Karpo Studio uses no other sub-processors for App operation. If this changes — for example, if Karpo introduces server-side error monitoring — this list will be updated and merchants notified via the in-app "What's new" stream at least 30 days in advance.

Karpo Studio does not control retention because Karpo Studio does not host the data. Configuration and feedback rows persist in the merchant's Wix Data collections for as long as the merchant chooses. Specifically:

- Uninstalling the App does not delete feedback rows or settings. The merchant must delete them via the Wix CMS (or the Wix Data API) if they want them removed.

- Plan downgrade does not delete previously collected feedback; it only enforces forward-going section and rule limits.

- Karpo Studio recommends merchants document a retention period appropriate to their business and applicable law (often 6 years for tax-relevant records in Germany; shorter for pure marketing feedback).

- All communication between the merchant's browser, the App's backend, and the Wix data layer uses TLS-encrypted HTTPS connections operated by Wix.

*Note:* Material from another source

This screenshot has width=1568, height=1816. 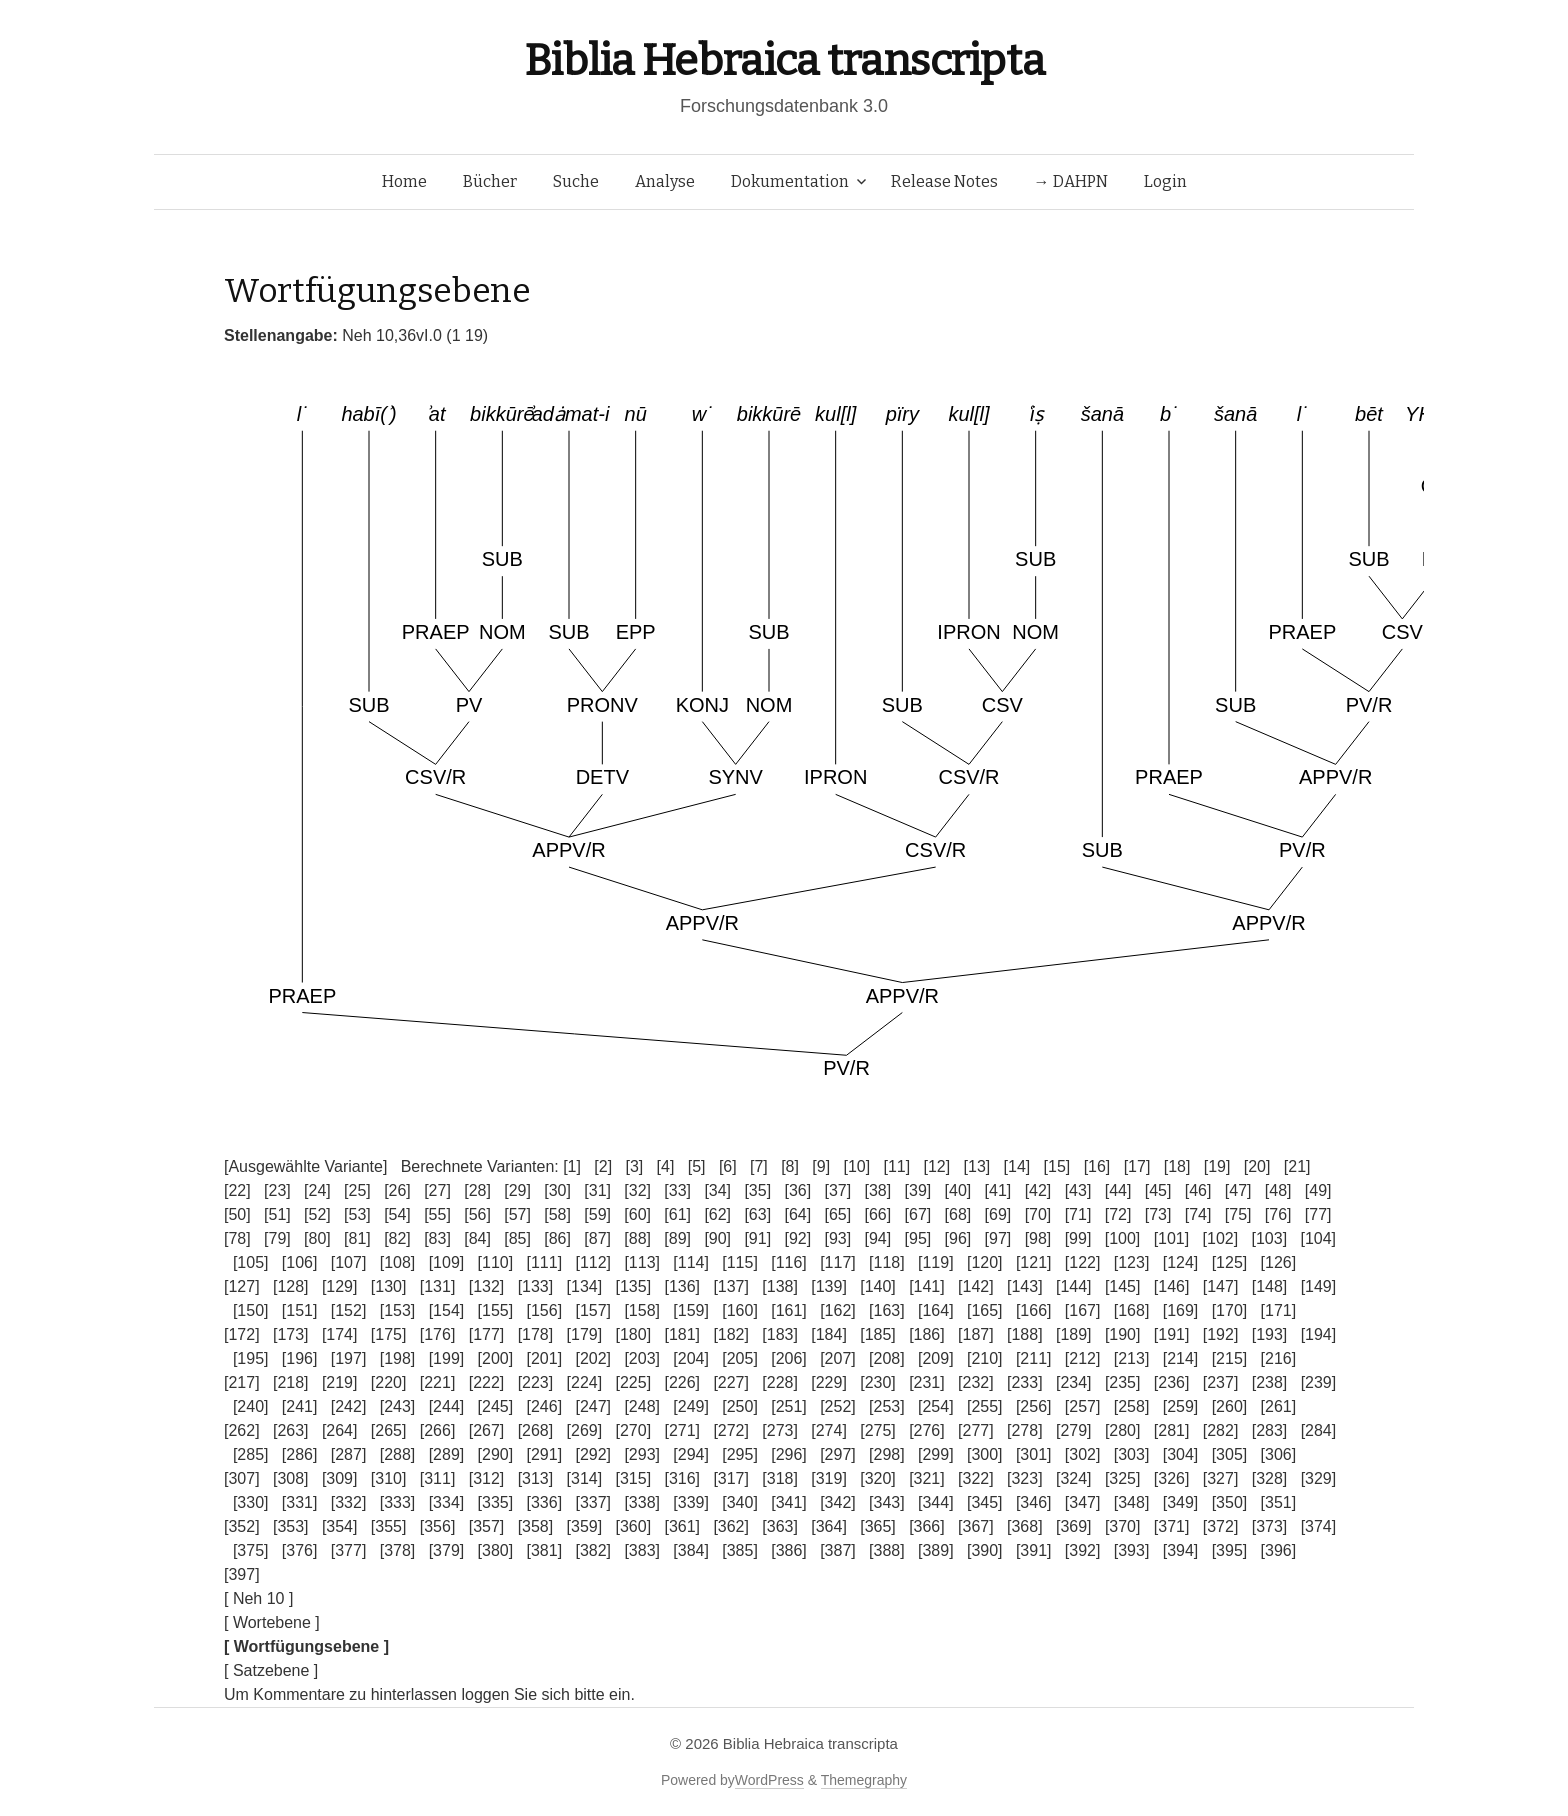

- Data at rest is encrypted by Wix per Wix's security disclosures (see the Wix Trust Center). Karpo Studio does not operate the storage and therefore cannot make additional encryption claims about the underlying volumes.

- Backend endpoints follow least-privilege Wix permission rules. Public endpoints exposed to end-customers (rating submission, feedback text, engagement clicks) are rate-controlled at the application layer, deduplicated to prevent log-tampering, log only a hashed fingerprint of the order ID, and never echo personally identifying error details to the caller.

- Karpo Studio maintains no copy of merchant or end-customer data on its own systems. Support requests that share a Wix Data row do so only for the duration of the support investigation and the row is not retained.

Personal data is stored in Wix's infrastructure. EU↔Israel transfers within Wix are covered by the European Commission's adequacy decision. Any further transfers Wix makes are covered by Wix's own transfer mechanisms (Standard Contractual Clauses or successor mechanisms) as documented on Wix's sub-processor page. Karpo Studio makes no separate international transfers.

Karpo Studio may update this Privacy Policy to reflect changes in the App, in Wix's platform, or in applicable law. Material changes will be announced via the App's in-dashboard notification and the App Market listing. The "Last updated" date at the top of this document indicates the current version.

For privacy or data-protection questions about the App specifically (as distinct from the merchant's own privacy practices on their Wix site):

- Email: info@karpo.studio

- Postal: see the Imprint for Karpo Studio's registered address

Karpo Studio is not currently required to appoint a Data Protection Officer under Art. 37 GDPR. The contact above is the named point for privacy enquiries.

---

By installing or continuing to use the Thank You Page Suite App after the "Last updated" date above, the merchant acknowledges this Privacy Policy. End-customers acknowledge the App's processing of their data through their voluntary interaction with the feedback widgets on the merchant's site, in the context governed by the merchant's own privacy policy.

​

For Karpo Studio's business identification, see the Imprint. For the App's contractual terms, see the Terms and Conditions.